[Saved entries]
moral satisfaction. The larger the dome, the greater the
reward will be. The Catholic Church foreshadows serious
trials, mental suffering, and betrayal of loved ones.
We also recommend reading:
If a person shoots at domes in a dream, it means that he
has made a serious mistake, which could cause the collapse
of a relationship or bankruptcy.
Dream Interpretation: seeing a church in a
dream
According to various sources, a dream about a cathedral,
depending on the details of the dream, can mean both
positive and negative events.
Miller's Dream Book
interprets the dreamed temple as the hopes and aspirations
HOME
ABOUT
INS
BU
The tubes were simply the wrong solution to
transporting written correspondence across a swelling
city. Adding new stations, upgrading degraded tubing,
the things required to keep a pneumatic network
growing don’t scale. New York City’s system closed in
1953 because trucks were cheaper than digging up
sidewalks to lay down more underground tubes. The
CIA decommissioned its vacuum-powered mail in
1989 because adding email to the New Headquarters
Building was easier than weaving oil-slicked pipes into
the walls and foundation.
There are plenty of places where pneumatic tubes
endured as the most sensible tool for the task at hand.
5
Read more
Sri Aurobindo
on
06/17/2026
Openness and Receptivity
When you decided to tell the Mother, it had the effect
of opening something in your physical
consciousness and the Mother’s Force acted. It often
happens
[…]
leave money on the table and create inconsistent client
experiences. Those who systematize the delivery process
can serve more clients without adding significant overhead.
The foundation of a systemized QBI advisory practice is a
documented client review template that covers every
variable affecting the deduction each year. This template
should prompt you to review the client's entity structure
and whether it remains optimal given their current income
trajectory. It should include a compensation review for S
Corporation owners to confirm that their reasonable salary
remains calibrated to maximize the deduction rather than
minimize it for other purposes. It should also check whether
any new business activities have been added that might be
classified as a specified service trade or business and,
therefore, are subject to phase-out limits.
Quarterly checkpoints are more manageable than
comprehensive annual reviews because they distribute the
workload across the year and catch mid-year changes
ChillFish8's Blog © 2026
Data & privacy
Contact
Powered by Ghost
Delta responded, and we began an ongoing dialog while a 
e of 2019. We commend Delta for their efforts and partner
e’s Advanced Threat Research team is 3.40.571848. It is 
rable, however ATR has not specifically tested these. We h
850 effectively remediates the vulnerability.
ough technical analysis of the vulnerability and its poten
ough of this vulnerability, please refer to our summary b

**Problem:** If a line in the data above holds the string "serious", copy it.

**Expected output:**
reward will be. The Catholic Church foreshadows serious
has made a serious mistake, which could cause the collapse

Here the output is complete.